The Mekong mainland is yet another example where rules fall short while the ground keeps moving. China has built a string of upriver dams to the detriment of downstream communities and livelihoods in Cambodia and Vietnam. Laos also has also built dams, much of whose hydropower is sold to Thailand, which in turn provides project financing. Midstream Laos and Thailand have therefore not opposed Chinese dams as much as downstream Cambodia and Vietnam. But the latter two have not made much noise as both are beholden to China. To sustain and share the Mekong's water resources, the Mekong River Commission (MRC) came up with a guiding agreement in 1995 but China and Myanmar are decidedly not members.

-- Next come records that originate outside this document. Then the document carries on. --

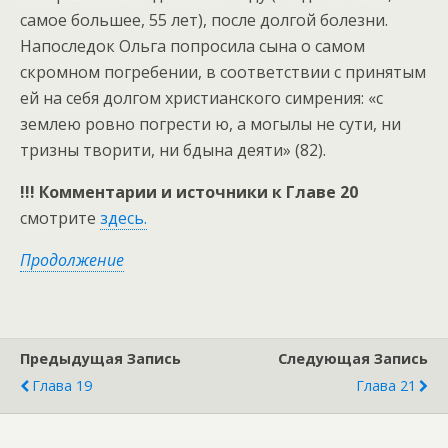
самое большее, 55 лет), после долгой болезни.
Напоследок Ольга попросила сына о самом
скромном погребении, в соответствии с принятым
ей на себя долгом христианского симрения: «с
землею ровно погрести ю, а могылы не сути, ни
тризны творити, ни бдына деяти» (82).
!!! Комментарии и источники к Главе 20
смотрите
здесь.
Продолжение
Предыдущая Запись
Следующая Запись
Глава 19
Глава 21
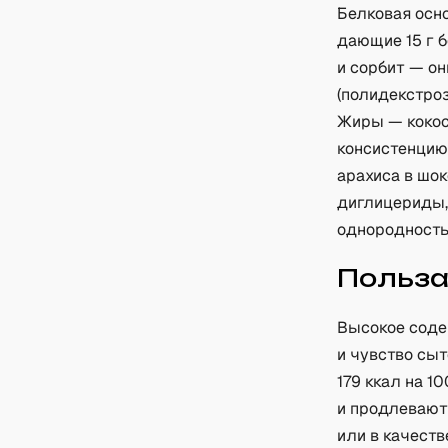
Белковая осн
дающие 15 г б
и сорбит — о
(полидекстроз
Жиры — кокос
консистенцию.
арахиса в шо
диглицериды,
однородность
Польз
Высокое соде
и чувство сыт
179 ккал на 1
и продлевают
или в качеств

Instead, China has come up with its own framework, inaugurated in March 2016 and named the Lancang Mekong Cooperation (LMC), to deal with Mekong matters. It is either LMC or China will not play game.

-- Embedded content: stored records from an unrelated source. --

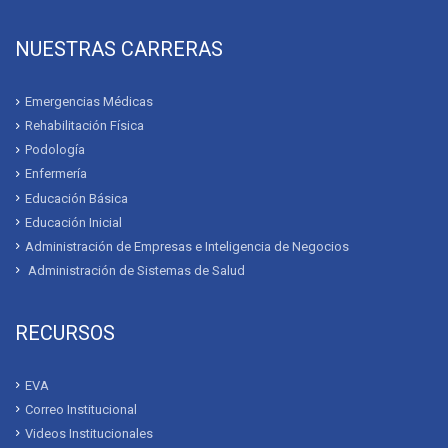
NUESTRAS CARRERAS
Emergencias Médicas
Rehabilitación Física
Podología
Enfermería
Educación Básica
Educación Inicial
Administración de Empresas e Inteligencia de Negocios
Administración de Sistemas de Salud
RECURSOS
EVA
Correo Institucional
Videos Institucionales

The obsolescence of old rules and governing frameworks is likely to become more acute as new realities emerge and rising regional states, particularly China, demand greater roles. Asean is supposed to be the linchpin of order-creation and architecture-building in Asia but it has been alarmingly divided on the South China Sea ruling. The mainland states are more supportive and sympathetic toward China, whereas the maritime countries have been more confrontational. In this mix, Japan and Australia have weighed in to shore up the maritime Asean states in the face of China's new assertiveness.

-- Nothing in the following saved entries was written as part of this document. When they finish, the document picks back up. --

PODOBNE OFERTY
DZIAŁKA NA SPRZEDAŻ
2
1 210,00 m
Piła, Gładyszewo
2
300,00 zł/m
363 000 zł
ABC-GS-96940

Unlike in the mainland where its power and capabilities are limited, the US is preeminent in maritime Southeast Asia because of its naval prowess but Washington remains cautious in siding with any side against China. Without new acceptable rules, such as the Code of Conduct for the South China Sea, Asean's centrality in regional security and peace will be less dependable and effective. Without Asean's central role, the Asia-Pacific will only see more tension and potential conflict, not less.
It is clear that roles and rules have to be commensurate. China deserves more say in regional rule-making but not from a position of dominance and occupier of areas that are claimed by other countries. The US has a balancing role in the region but not to the point that it leads to confrontation and conflict with China. Japan is the main player in mainland Southeast Asia apart from China. The US needs to step up in the maritime domain and Japan in the Mekong mainland to increase the cost of China's apparent belligerence. Short of new rules and institutions that can govern a new Asia-Pacific, the regional states will likely be heading toward dangerous outcomes that used to be unthinkable not so long ago.
Thitinan Pongsudhirak is an associate professor and director of the Institute of Security and International Studies at Chulalongkorn University. This article draws on his recent address at Victoria University of Wellington’s Capital City Universities Initiative in New Zealand.